● **Action item**:
Give back the entries exactly as they read, leaving each image out.

● **Items from a data source**:
◆ ◆ ◆ ◆ ◆
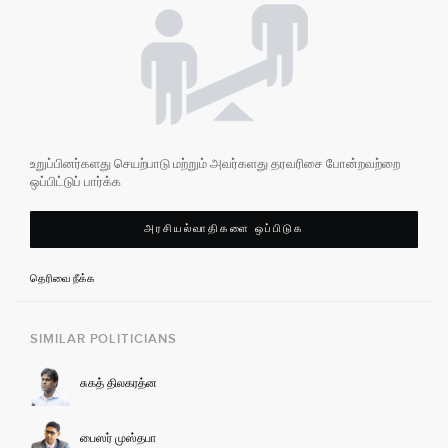
உறுப்பினர்களது செயற்பாடு மற்றும் அவர்களது தரவரிசை போன்றவற்றை
ஒப்பிட்டுப் பார்க்க
அரசியல்வாதிகளை ஒப்பிடுக
தெரிவை நீக்க
SIMILAR POLITICIANS
சுகத் திலகரத்ன
பைஸர் முஸ்தபா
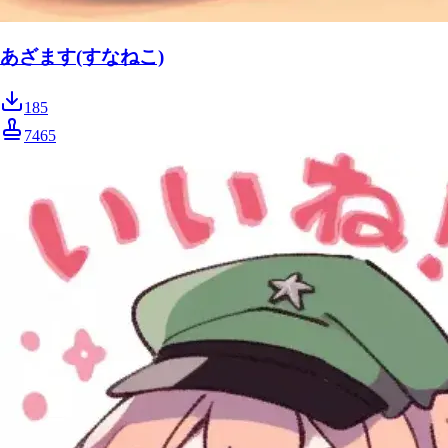
あざます(すなねこ)
185
7465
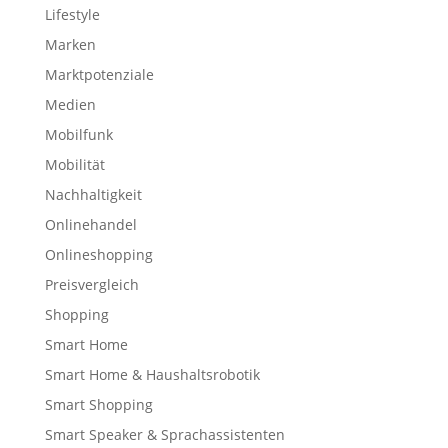
Lifestyle
Marken
Marktpotenziale
Medien
Mobilfunk
Mobilität
Nachhaltigkeit
Onlinehandel
Onlineshopping
Preisvergleich
Shopping
Smart Home
Smart Home & Haushaltsrobotik
Smart Shopping
Smart Speaker & Sprachassistenten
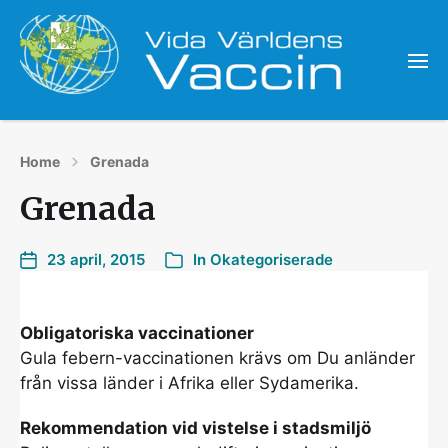
Home
Grenada
Grenada
23 april, 2015
In
Okategoriserade
Obligatoriska vaccinationer
Gula febern-vaccinationen krävs om Du anländer
från vissa länder i Afrika eller Sydamerika.
Rekommendation vid vistelse i stadsmiljö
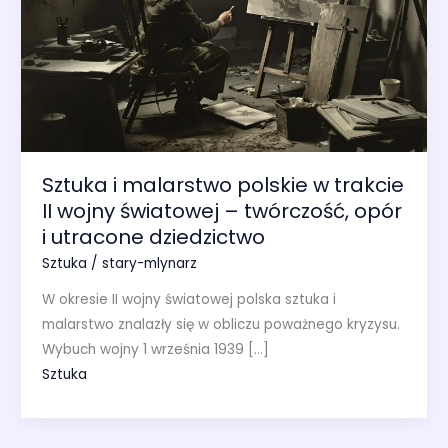
Sztuka i malarstwo polskie w trakcie
II wojny światowej – twórczość, opór
i utracone dziedzictwo
Sztuka
/
stary-mlynarz
W okresie II wojny światowej polska sztuka i
malarstwo znalazły się w obliczu poważnego kryzysu.
Wybuch wojny 1 września 1939 […]
Sztuka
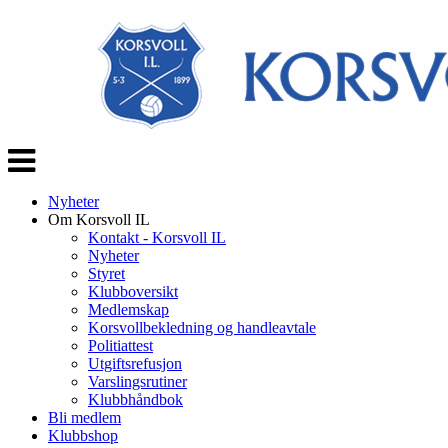
Veksle
navigasjon
Nyheter
Om Korsvoll IL
Kontakt - Korsvoll IL
Nyheter
Styret
Klubboversikt
Medlemskap
Korsvollbekledning og handleavtale
Politiattest
Utgiftsrefusjon
Varslingsrutiner
Klubbhåndbok
Bli medlem
Klubbshop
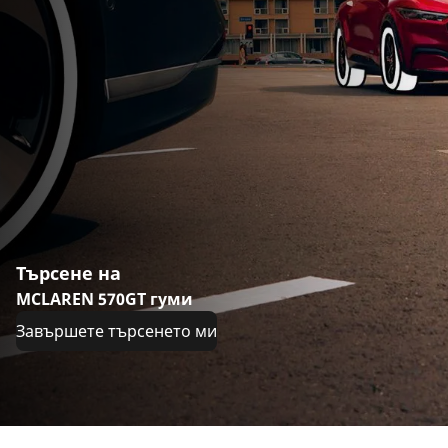
Търсене на
MCLAREN 570GT гуми
Завършете търсенето ми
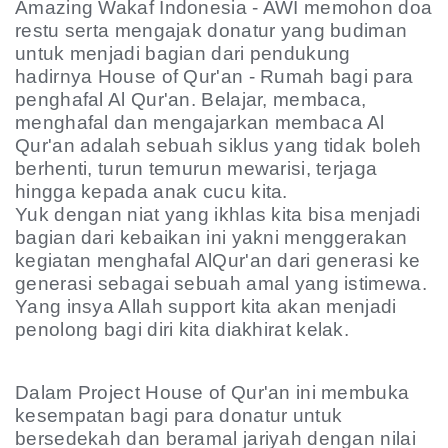
Amazing Wakaf Indonesia - AWI memohon doa
restu serta mengajak donatur yang budiman
untuk menjadi bagian dari pendukung
hadirnya House of Qur'an - Rumah bagi para
penghafal Al Qur'an.
Belajar, membaca,
menghafal dan mengajarkan membaca Al
Qur'an adalah sebuah siklus yang tidak boleh
berhenti, turun temurun mewarisi, terjaga
hingga kepada anak cucu kita.
Yuk dengan niat yang ikhlas kita bisa menjadi
bagian dari kebaikan ini yakni menggerakan
kegiatan menghafal AlQur'an dari generasi ke
generasi sebagai sebuah amal yang istimewa.
Yang insya Allah support kita akan menjadi
penolong bagi diri kita diakhirat kelak.
Dalam Project House of Qur'an ini membuka
kesempatan bagi para donatur untuk
bersedekah dan beramal jariyah dengan nilai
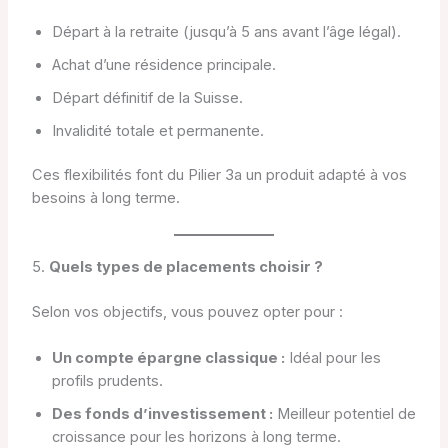
Départ à la retraite (jusqu’à 5 ans avant l’âge légal).
Achat d’une résidence principale.
Départ définitif de la Suisse.
Invalidité totale et permanente.
Ces flexibilités font du Pilier 3a un produit adapté à vos
besoins à long terme.
5.
Quels types de placements choisir ?
Selon vos objectifs, vous pouvez opter pour :
Un compte épargne classique :
Idéal pour les
profils prudents.
Des fonds d’investissement :
Meilleur potentiel de
croissance pour les horizons à long terme.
◆ ◆ ◆ ◆ ◆
● **Answer**:
உறுப்பினர்களது செயற்பாடு மற்றும் அவர்களது தரவரிசை போன்றவற்றை
ஒப்பிட்டுப் பார்க்க
அரசியல்வாதிகளை ஒப்பிடுக
தெரிவை நீக்க
SIMILAR POLITICIANS
சுகத் திலகரத்ன
பைஸர் முஸ்தபா
あざます(すなねこ)
185
7465
Lifestyle
Marken
Marktpotenziale
Medien
Mobilfunk
Mobilität
Nachhaltigkeit
Onlinehandel
Onlineshopping
Preisvergleich
Shopping
Smart Home
Smart Home & Haushaltsrobotik
Smart Shopping
Smart Speaker & Sprachassistenten
Home
Grenada
Grenada
23 april, 2015
In
Okategoriserade
Obligatoriska vaccinationer
Gula febern-vaccinationen krävs om Du anländer
från vissa länder i Afrika eller Sydamerika.
Rekommendation vid vistelse i stadsmiljö
Sztuka i malarstwo polskie w trakcie
II wojny światowej – twórczość, opór
i utracone dziedzictwo
Sztuka
/
stary-mlynarz
W okresie II wojny światowej polska sztuka i
malarstwo znalazły się w obliczu poważnego kryzysu.
Wybuch wojny 1 września 1939 […]
Sztuka
Veksle
navigasjon
Nyheter
Om Korsvoll IL
Kontakt - Korsvoll IL
Nyheter
Styret
Klubboversikt
Medlemskap
Korsvollbekledning og handleavtale
Politiattest
Utgiftsrefusjon
Varslingsrutiner
Klubbhåndbok
Bli medlem
Klubbshop
Търсене на
MCLAREN 570GT гуми
Завършете търсенето ми
Amazing Wakaf Indonesia - AWI memohon doa
restu serta mengajak donatur yang budiman
untuk menjadi bagian dari pendukung
hadirnya House of Qur'an - Rumah bagi para
penghafal Al Qur'an.
Belajar, membaca,
menghafal dan mengajarkan membaca Al
Qur'an adalah sebuah siklus yang tidak boleh
berhenti, turun temurun mewarisi, terjaga
hingga kepada anak cucu kita.
Yuk dengan niat yang ikhlas kita bisa menjadi
bagian dari kebaikan ini yakni menggerakan
kegiatan menghafal AlQur'an dari generasi ke
generasi sebagai sebuah amal yang istimewa.
Yang insya Allah support kita akan menjadi
penolong bagi diri kita diakhirat kelak.
Dalam Project House of Qur'an ini membuka
kesempatan bagi para donatur untuk
bersedekah dan beramal jariyah dengan nilai
Départ à la retraite (jusqu’à 5 ans avant l’âge légal).
Achat d’une résidence principale.
Départ définitif de la Suisse.
Invalidité totale et permanente.
Ces flexibilités font du Pilier 3a un produit adapté à vos
besoins à long terme.
5.
Quels types de placements choisir ?
Selon vos objectifs, vous pouvez opter pour :
Un compte épargne classique :
Idéal pour les
profils prudents.
Des fonds d’investissement :
Meilleur potentiel de
croissance pour les horizons à long terme.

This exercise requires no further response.